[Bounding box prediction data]
○ ○ ○ ○

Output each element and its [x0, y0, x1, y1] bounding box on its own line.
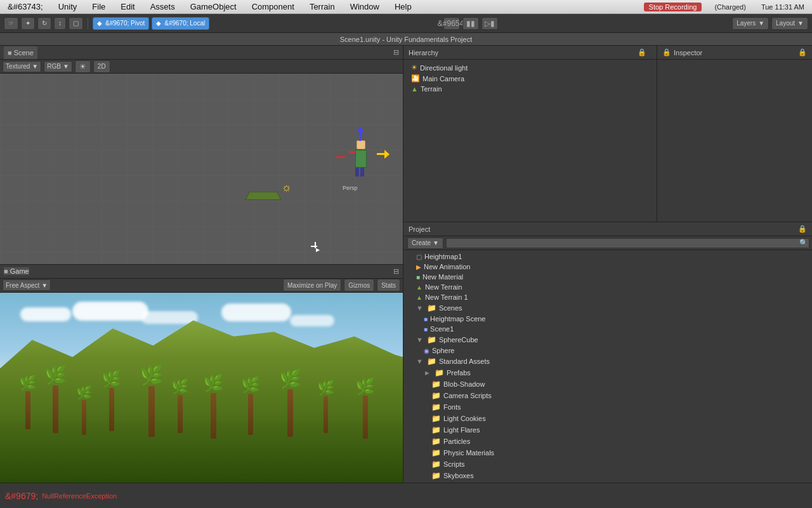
aspect-label: Free Aspect — [6, 282, 39, 289]
terrain-small-icon: ▲ — [416, 294, 422, 301]
menu-terrain[interactable]: Terrain — [307, 2, 337, 11]
file-icon: ▢ — [416, 253, 422, 260]
project-item-physic-materials[interactable]: 📁 Physic Materials — [403, 447, 812, 458]
color-mode-label: RGB — [47, 63, 61, 70]
main-layout: ■ Scene ⊟ Textured ▼ RGB ▼ ☀ 2D — [0, 46, 812, 483]
scene-toolbar: Textured ▼ RGB ▼ ☀ 2D — [0, 60, 403, 74]
menu-component[interactable]: Component — [249, 2, 297, 11]
folder-icon: 📁 — [431, 448, 441, 457]
stop-recording-btn[interactable]: Stop Recording — [644, 3, 702, 11]
project-item-heightmap-scene[interactable]: ■ Heightmap Scene — [403, 314, 812, 324]
aspect-dropdown[interactable]: Free Aspect ▼ — [3, 279, 51, 291]
project-item-prefabs-folder[interactable]: ► 📁 Prefabs — [403, 367, 812, 378]
camera-icon: 🎦 — [411, 74, 420, 83]
menu-help[interactable]: Help — [392, 2, 414, 11]
scale-tool[interactable]: ↕ — [54, 17, 66, 30]
gizmos-btn[interactable]: Gizmos — [344, 279, 374, 291]
project-item-particles[interactable]: 📁 Particles — [403, 436, 812, 447]
rect-tool[interactable]: ▢ — [69, 17, 83, 30]
project-item-blob-shadow[interactable]: 📁 Blob-Shadow — [403, 378, 812, 390]
hierarchy-item-directional-light[interactable]: ☀ Directional light — [403, 62, 657, 73]
hand-tool[interactable]: ☞ — [4, 17, 18, 30]
menu-window[interactable]: Window — [348, 2, 382, 11]
game-tab-icon: ■ — [4, 267, 8, 275]
folder-icon: 📁 — [427, 304, 436, 312]
mesh-icon: ◉ — [424, 347, 429, 354]
project-item-light-cookies[interactable]: 📁 Light Cookies — [403, 413, 812, 424]
hierarchy-item-label: Terrain — [421, 85, 442, 93]
maximize-on-play-btn[interactable]: Maximize on Play — [283, 279, 341, 291]
scene-panel: ■ Scene ⊟ Textured ▼ RGB ▼ ☀ 2D — [0, 46, 403, 265]
color-mode-dropdown[interactable]: RGB ▼ — [44, 61, 72, 72]
project-item-label: Standard Assets — [439, 358, 490, 365]
game-tab[interactable]: ■ Game — [4, 267, 29, 275]
palm-9: 🌿 — [279, 368, 301, 437]
project-item-heightmap1[interactable]: ▢ Heightmap1 — [403, 251, 812, 262]
shading-dropdown[interactable]: Textured ▼ — [3, 61, 41, 72]
palm-10: 🌿 — [317, 380, 334, 433]
folder-icon: 📁 — [431, 425, 441, 434]
game-maximize-icon[interactable]: ⊟ — [393, 267, 399, 276]
project-item-scene1[interactable]: ■ Scene1 — [403, 324, 812, 334]
folder-icon: 📁 — [431, 380, 441, 389]
layers-chevron-icon: ▼ — [758, 20, 764, 27]
layout-dropdown[interactable]: Layout ▼ — [771, 17, 808, 30]
project-item-label: New Terrain — [425, 283, 462, 291]
project-item-new-terrain[interactable]: ▲ New Terrain — [403, 282, 812, 292]
project-item-standard-assets-folder[interactable]: ▼ 📁 Standard Assets — [403, 356, 812, 367]
inspector-title: Inspector — [674, 49, 702, 57]
project-item-fonts[interactable]: 📁 Fonts — [403, 401, 812, 413]
hierarchy-item-terrain[interactable]: ▲ Terrain — [403, 84, 657, 94]
layers-dropdown[interactable]: Layers ▼ — [732, 17, 769, 30]
scene-maximize-icon[interactable]: ⊟ — [393, 48, 399, 57]
scene-view[interactable]: Persp ☼ ▶ — [0, 74, 403, 264]
local-button[interactable]: ◆ &#9670; Local — [152, 17, 209, 30]
project-item-label: Scenes — [439, 304, 462, 312]
folder-icon: 📁 — [431, 460, 441, 469]
project-item-spherecube-folder[interactable]: ▼ 📁 SphereCube — [403, 334, 812, 345]
project-item-scenes-folder[interactable]: ▼ 📁 Scenes — [403, 302, 812, 314]
game-view[interactable]: 🌿 🌿 🌿 🌿 — [0, 293, 403, 483]
menu-unity[interactable]: Unity — [56, 2, 80, 11]
step-button[interactable]: ▷▮ — [481, 17, 498, 30]
game-scene-bg: 🌿 🌿 🌿 🌿 — [0, 293, 403, 483]
project-item-light-flares[interactable]: 📁 Light Flares — [403, 424, 812, 436]
project-item-label: Heightmap1 — [424, 253, 462, 260]
project-item-new-material[interactable]: ■ New Material — [403, 272, 812, 282]
project-search-input[interactable] — [446, 238, 809, 248]
scene-2d-btn[interactable]: 2D — [93, 60, 110, 73]
stats-btn[interactable]: Stats — [377, 279, 400, 291]
hierarchy-item-main-camera[interactable]: 🎦 Main Camera — [403, 73, 657, 84]
inspector-lock-icon[interactable]: 🔒 — [798, 48, 807, 57]
layout-label: Layout — [776, 20, 795, 27]
menu-assets[interactable]: Assets — [148, 2, 178, 11]
search-icon: 🔍 — [799, 239, 808, 247]
project-item-new-animation[interactable]: ▶ New Animation — [403, 262, 812, 272]
scene-panel-header: ■ Scene ⊟ — [0, 46, 403, 60]
rotate-tool[interactable]: ↻ — [37, 17, 51, 30]
scene-tab-icon: ■ — [8, 49, 12, 57]
menu-gameobject[interactable]: GameObject — [188, 2, 239, 11]
project-item-sphere[interactable]: ◉ Sphere — [403, 345, 812, 356]
create-dropdown[interactable]: Create ▼ — [407, 237, 443, 249]
project-lock-icon[interactable]: 🔒 — [798, 225, 807, 233]
top-right-area: Hierarchy 🔒 ☀ Directional light 🎦 Main C… — [403, 46, 812, 222]
play-button[interactable]: &#9654; — [443, 17, 460, 30]
palm-11: 🌿 — [355, 377, 375, 439]
project-item-skyboxes[interactable]: 📁 Skyboxes — [403, 470, 812, 481]
pivot-button[interactable]: ◆ &#9670; Pivot — [93, 17, 149, 30]
menu-file[interactable]: File — [89, 2, 108, 11]
scene-tab[interactable]: ■ Scene — [4, 46, 37, 59]
project-title: Project — [409, 225, 430, 233]
pause-button[interactable]: ▮▮ — [462, 17, 479, 30]
apple-menu[interactable]: &#63743; — [5, 2, 46, 11]
project-item-scripts[interactable]: 📁 Scripts — [403, 458, 812, 470]
move-tool[interactable]: ✦ — [21, 17, 35, 30]
project-item-camera-scripts[interactable]: 📁 Camera Scripts — [403, 390, 812, 401]
project-item-new-terrain-1[interactable]: ▲ New Terrain 1 — [403, 292, 812, 302]
scene-fx-btn[interactable]: ☀ — [75, 60, 91, 73]
project-item-label: Heightmap Scene — [430, 315, 485, 323]
hierarchy-lock-icon[interactable]: 🔒 — [632, 46, 652, 60]
menu-edit[interactable]: Edit — [118, 2, 137, 11]
anim-icon: ▶ — [416, 264, 421, 271]
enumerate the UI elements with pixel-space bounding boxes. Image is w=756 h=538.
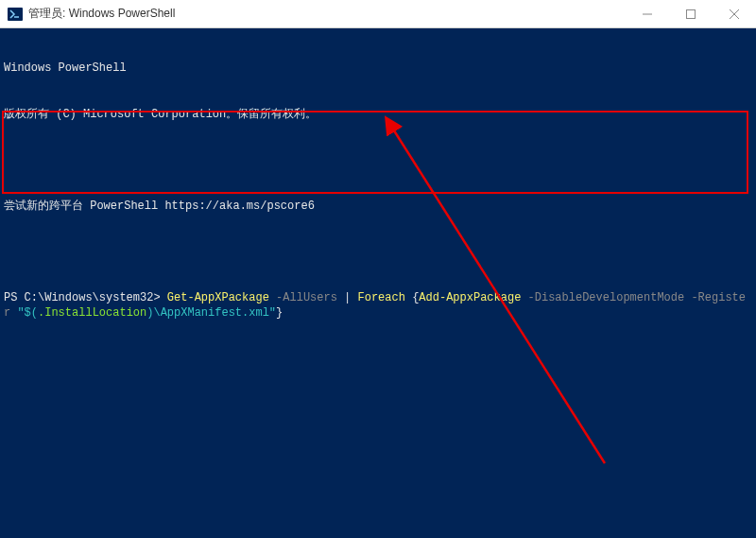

○ ○ ○ ○

# WORK ORDER
Go through the entries and return each line where the word "camera" appears.

# ANSWER TO THE PROBLEM
camera-icon: 🎦 — [411, 74, 420, 83]
hierarchy-item-main-camera[interactable]: 🎦 Main Camera — [403, 73, 657, 84]
project-item-camera-scripts[interactable]: 📁 Camera Scripts — [403, 390, 812, 401]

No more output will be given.